CN109947743A

CN109947743A - A kind of the NoSQL big data storage method and system of optimization

Info

Publication number: CN109947743A
Application number: CN201910151451.8A
Authority: CN
Inventors: 王进; 吴文兵; 张经宇; 王磊; 何施茗
Original assignee: Changsha University of Science and Technology
Current assignee: Changsha University of Science and Technology
Priority date: 2019-02-28
Filing date: 2019-02-28
Publication date: 2019-06-28

Abstract

The invention discloses the NoSQL big data storage methods and system of a kind of optimization, including data collection server, and for receiving original isomeric data and being pre-processed, received original isomeric data is classified and optimized by the pretreatment；Primary server, the data for that will pre-process carry out distributed storage；Multiple dependent servers, the instruction for receiving primary server store the data, and the present invention guarantees the accuracy, consistency and integrality of data by the quality to the data prediction raising storing data received.Data are sorted out, are stored using relevant database, while being mapped to non-relational database with unique reference number, stores unstructured data, while so that data scalability is improved, and increases the flexibility of storage mode.Using the distributed storage method based on NoSQL, meet high concurrent read-write demand.

Description

A kind of the NoSQL big data storage method and system of optimization

Technical field

The present invention relates to big data technical field of memory, the NoSQL big data storage method of especially a kind of optimization and it is System.

Background technique

With the continuous development and application of the technologies such as cloud computing, Internet of Things, the data of magnanimity are living in production and operation, commercial affairs The fields such as dynamic, social life constantly generate.We are in the information age, and big data promotion has even been arrived country by some countries Strategic level, enterprise is using big data as the important means for improving itself competitiveness.Nowadays, big data is affecting people's The epoch of work and life, big data have arrived.

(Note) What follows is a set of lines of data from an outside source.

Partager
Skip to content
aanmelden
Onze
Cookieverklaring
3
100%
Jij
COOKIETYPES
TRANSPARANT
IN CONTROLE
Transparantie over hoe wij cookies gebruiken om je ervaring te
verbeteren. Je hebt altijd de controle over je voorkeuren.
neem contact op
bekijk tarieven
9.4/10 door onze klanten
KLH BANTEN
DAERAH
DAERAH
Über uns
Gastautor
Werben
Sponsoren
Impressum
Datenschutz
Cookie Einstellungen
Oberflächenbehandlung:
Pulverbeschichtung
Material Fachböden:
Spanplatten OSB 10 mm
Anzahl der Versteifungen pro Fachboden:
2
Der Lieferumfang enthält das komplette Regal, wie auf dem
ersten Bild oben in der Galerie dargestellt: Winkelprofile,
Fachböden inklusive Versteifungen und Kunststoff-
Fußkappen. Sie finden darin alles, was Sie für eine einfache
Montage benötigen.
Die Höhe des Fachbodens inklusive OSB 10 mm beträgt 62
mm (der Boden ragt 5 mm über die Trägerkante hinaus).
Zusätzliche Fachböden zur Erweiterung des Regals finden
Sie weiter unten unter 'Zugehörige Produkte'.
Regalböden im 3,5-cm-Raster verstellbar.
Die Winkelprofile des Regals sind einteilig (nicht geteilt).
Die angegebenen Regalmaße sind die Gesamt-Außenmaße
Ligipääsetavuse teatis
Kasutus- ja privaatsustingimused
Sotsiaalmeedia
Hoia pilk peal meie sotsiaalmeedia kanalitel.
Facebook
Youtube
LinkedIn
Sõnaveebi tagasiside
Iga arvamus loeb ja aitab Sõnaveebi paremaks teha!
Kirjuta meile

Big data will bring a subversive revolution, it will push social production obtain general advance, promote government, The dramatic change of the industries such as finance, medical treatment, education.Big data is commonly referred to as those enormous amounts, is difficult to collect, is difficult to handle With the data set of analysis, also refer to those data saved for a long time in infrastructure.One main feature of big data is real-time Property, similar, the application of a financial class can quickly excavate phase in miscellaneous data of enormous amount for business personnel Close information, it will be able to which leading opponent makes transaction.Big data another characteristic is that data inconsistency, since data are adopted The difference of the approaches and methods of collection, identical data are also possible to generate different storage organizations.In addition, most of data are all Non-structured, such as picture, document, video etc. brings difficulty to the storage of data.

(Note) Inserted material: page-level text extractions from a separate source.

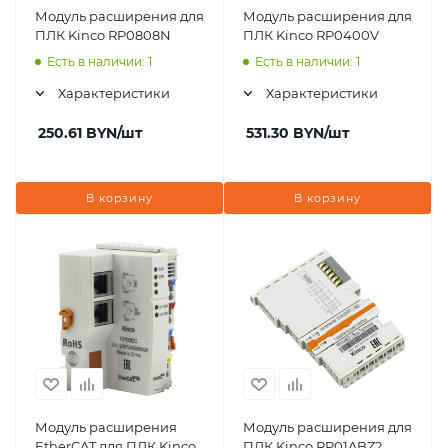
Модуль расширения для
Модуль расширения для
ПЛК Kinco RP0808N
ПЛК Kinco RP0400V
Есть в наличии: 1
Есть в наличии: 1
Характеристики
Характеристики
250.61
BYN
/шт
531.30
BYN
/шт
В корзину
В корзину
Модуль расширения
Модуль расширения для
EtherCAT для ПЛК Kinco
ПЛК Kinco RP01ABZ2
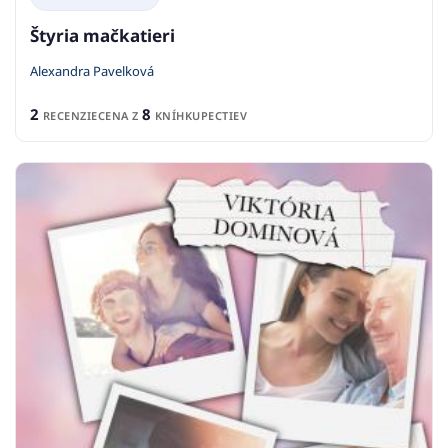
Štyria mačkatieri
Alexandra Pavelková
2
8
RECENZIE
CENA Z
KNÍHKUPECTIEV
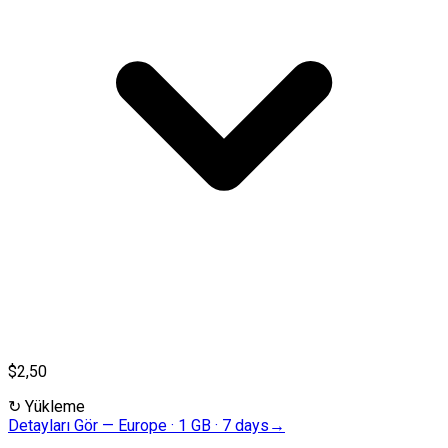
$2,50
↻
Yükleme
Detayları Gör
—
Europe · 1 GB · 7 days
→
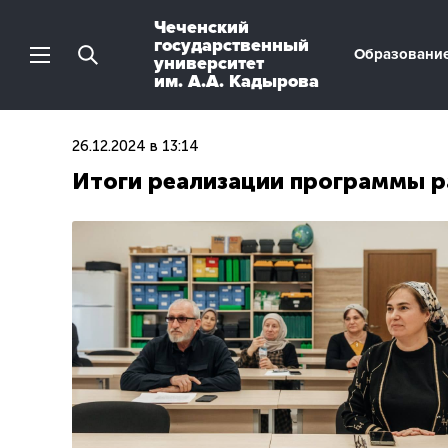
Чеченский
государственный
Образовани
университет
им. А.А. Кадырова
26.12.2024 в 13:14
Итоги реализации программы р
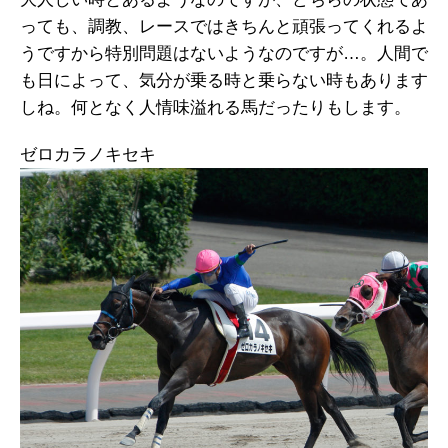
っても、調教、レースではきちんと頑張ってくれるよ
うですから特別問題はないようなのですが…。人間で
も日によって、気分が乗る時と乗らない時もあります
しね。何となく人情味溢れる馬だったりもします。
ゼロカラノキセキ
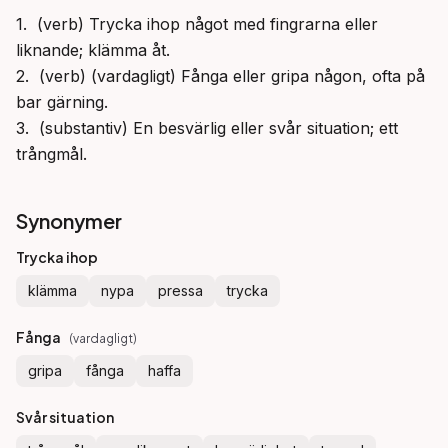
1.  (verb) Trycka ihop något med fingrarna eller 
liknande; klämma åt.

2.  (verb) (vardagligt) Fånga eller gripa någon, ofta på 
bar gärning.

3.  (substantiv) En besvärlig eller svår situation; ett 
trångmål.
Synonymer
Trycka ihop
klämma
nypa
pressa
trycka
Fånga
(
vardagligt
)
gripa
fånga
haffa
Svår situation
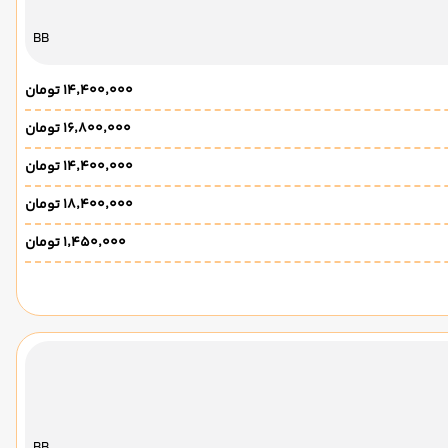
BB
۱۴٬۴۰۰٬۰۰۰ تومان
۱۶٬۸۰۰٬۰۰۰ تومان
۱۴٬۴۰۰٬۰۰۰ تومان
۱۸٬۴۰۰٬۰۰۰ تومان
۱٬۴۵۰٬۰۰۰ تومان
BB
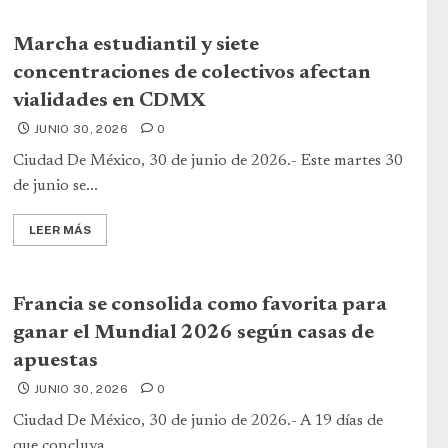
Marcha estudiantil y siete
concentraciones de colectivos afectan
vialidades en CDMX
JUNIO 30, 2026
0
Ciudad De México, 30 de junio de 2026.- Este martes 30
de junio se...
LEER MÁS
Francia se consolida como favorita para
ganar el Mundial 2026 según casas de
apuestas
JUNIO 30, 2026
0
Ciudad De México, 30 de junio de 2026.- A 19 días de
que concluya...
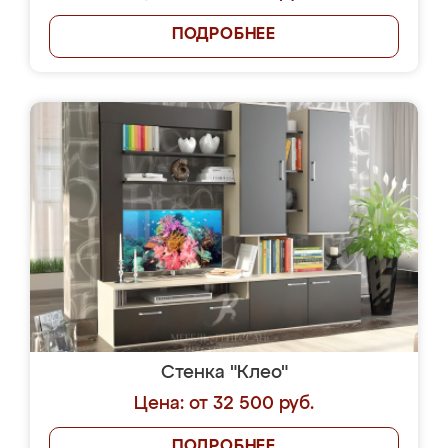
ПОДРОБНЕЕ
Стенка "Клео"
Цена: от 32 500 руб.
ПОДРОБНЕЕ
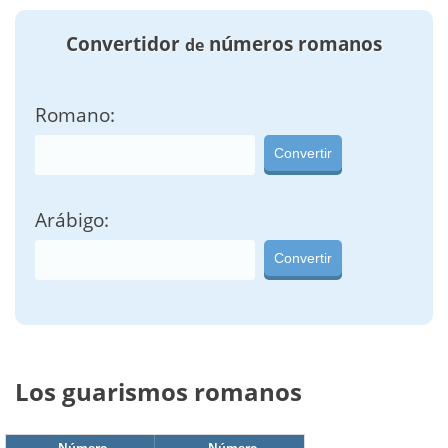
Convertidor
números romanos
de
Romano:
Convertir
Arábigo:
Convertir
Los guarismos romanos
Número
Número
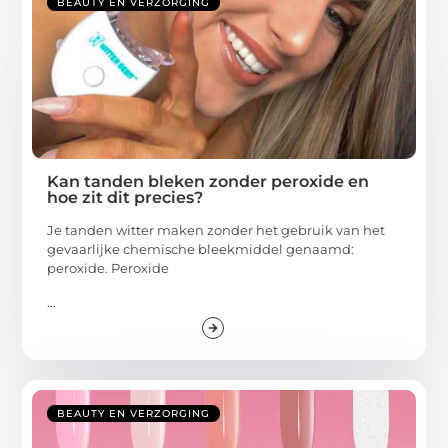
BEAUTY EN VERZORGING
Kan tanden bleken zonder peroxide en
hoe zit dit precies?
Je tanden witter maken zonder het gebruik van het
gevaarlijke chemische bleekmiddel genaamd:
peroxide. Peroxide
...
BEAUTY EN VERZORGING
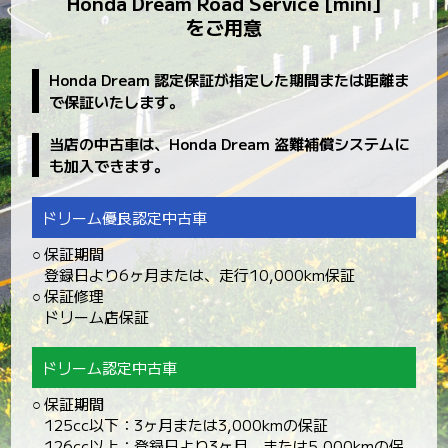
Honda Dream Road Service [mini]
をご用意
Honda Dream 認定保証が指定した期間または距離ま
で保証いたします。
当店の中古車は、Honda Dream 盗難補償システムに
も加入できます。
ドリーム優良認定中古車
○
保証期間
登録日より6ヶ月または、走行10,000km保証
○
保証修理
ドリーム店保証
ドリーム認定中古車
○
保証期間
125cc以下：3ヶ月または3,000kmの保証
126cc以上：登録日より3ヶ月、または5,000kmの保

Three basic structures in data storage are DAS storage, NAS storage, SAN storage.Wherein, direct additional storage (DAS) it is little to be applied to storage size, the simple occasion of storage demand.Disk array, CD tower or magnetic tape station etc. pass through SCSI Interface, optical fiber etc. are directly connected to server, and the data sharing of these External memory equipments is only limitted to the inside of single server, It is shared to can not achieve external data.For DAS, NAS is a kind of improvement DAS network file storage, stores network in NAS In, NAS device has the data manipulation and management system of oneself, externally provides IP address, there is Embedded Memory System in NAS It supports, the server and client computer in local area network can directly access nas server, provide a kind of simple to install, height The low cost storage of cost performance and High Availabitity.Unlike the former, SAN will store equipment by optical fiber switch (FC agreement) It connects, forms the storage network based on fiber medium.SAN is stored in network, and store function is stripped, and data are to concentrate Mode stores.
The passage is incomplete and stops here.